Readers Views: Who Keeps the Cash Left Behind in a Home?

What happens when home sellers leave behind possessions, or even cash? Should buyers keep their findings or return it to the sellers? 

A discovery of $500,000 in cash and gold by Alberta homebuyers as they renovated their house in 2017. (Read more about the case here).

A court case about who owns those funds is ongoing and I have yet to hear back from the lawyers involved about whether the case has been settled or is going to trial.

Many readers had opinions about who should get the money and posted comments online at thestar.com, on Facebook lawyer blogs and also sent me emails.

The responses were neatly divided into three categories: 1) the sellers get the money; 2) the buyers get the money (finders’ keepers); 3) and it should be divided equally.

JN posted at thestar.com that for the new owners to keep it is “immoral.” Peter responded: “No one leaves $500,000 behind, intentionally.” Daniel commented: “The new owners, absolutely.”

David suggested that the new owners should not have tried to deposit the money into a bank account all at once, but carefully put it in small deposits in many bank accounts. “They should have been smarter in what to do with the found cash.”

The Alberta discovery is only the most recent case about money being found by purchasers in their new homes.

In June of 1997, 85-year-old Jean Weitzner sold her house on Jarvis St., in Stratford.
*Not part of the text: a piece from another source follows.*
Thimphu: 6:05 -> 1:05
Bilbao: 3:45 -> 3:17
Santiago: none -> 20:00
She and her late husband Harry had lived there for 38 years. Harry had operated a scrapyard on the site. The buyers were Wilbert and Jean Herman, who paid $163,500 for the property.

Shortly after the purchase, the Hermans hired Cornelius Gansevles to demolish the house. During the demolition, a fire extinguisher rolled out of a crawl space. It contained silver coins and $130,000 worth of old $50 and $100 bills in mildewed bundles of $5,000 each.
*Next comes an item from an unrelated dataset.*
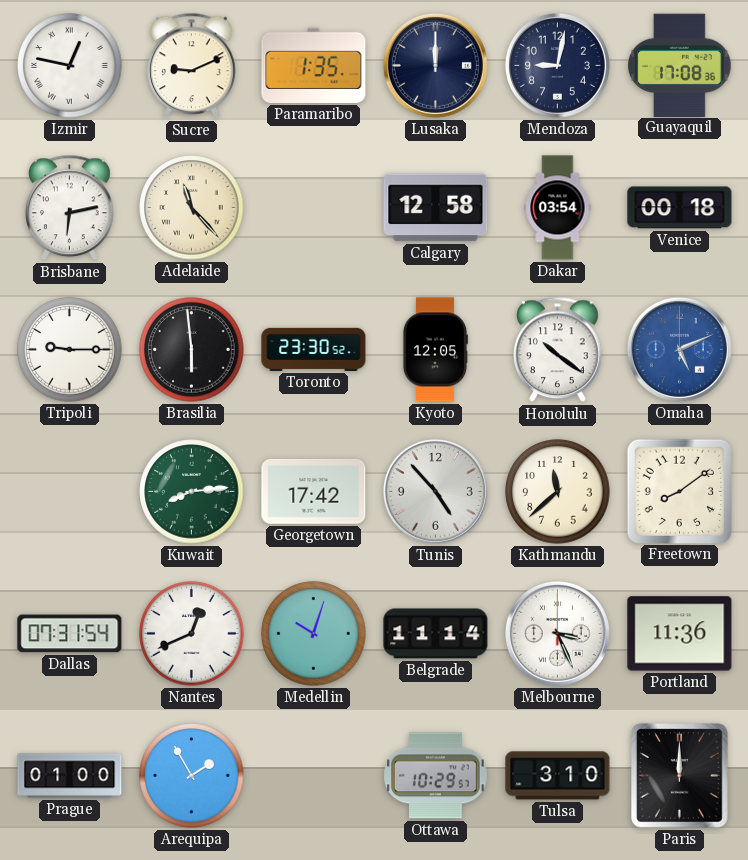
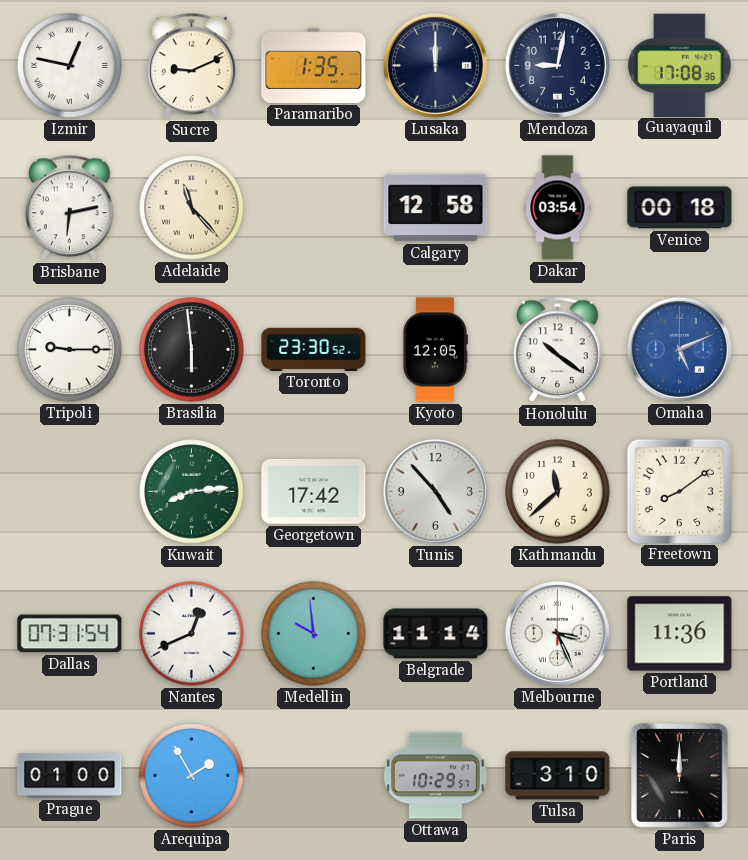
Medellin: 10:03 -> 9:59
Neither Weitzner nor the Hermans knew about the hidden money when they signed the agreement of purchase and sale.

The Hermans tried to keep the find quiet but it wasn’t long before Jean Weitzner found out about it at a local beauty salon, apparently the clearinghouse for local gossip. Soon the seller, the buyers and the contractor were suing each other to claim the money.

The Hermans argued finders’ keepers, but Justice Dougald McDermid awarded all of the money to Weitzner, saying there was no agreement that ownership of the money was transferred along with ownership of the house and its contents. He also tossed out the contractor’s claim for salvage rights.

There was no word on what happened to the fire extinguisher.

Another interesting case took place in the fall of 2005 when a couple bought a house in Trois-Rivières, Que. The seller was a bank which had repossessed it from the former owner, Marc-André Hinse, the alleged head of the Hell’s Angels motorcycle gang. Hinse had disappeared the previous year.

When the new owners began renovations, a plastic bag containing $100,000 in $20 bills fell out of a panel in the bathroom ceiling.

The owners turned it over to the police. A court later ruled it was the proceeds of crime and belonged to the government. The owners got nothing for their honesty but I don’t blame them for not wanting to keep the money.

Some years ago, a client of mine gave me a 1940s King George VI $10 bill. He discovered it on top of a furnace pipe in his home and gave it to me, knowing of my interest in numismatics. I still treasure it.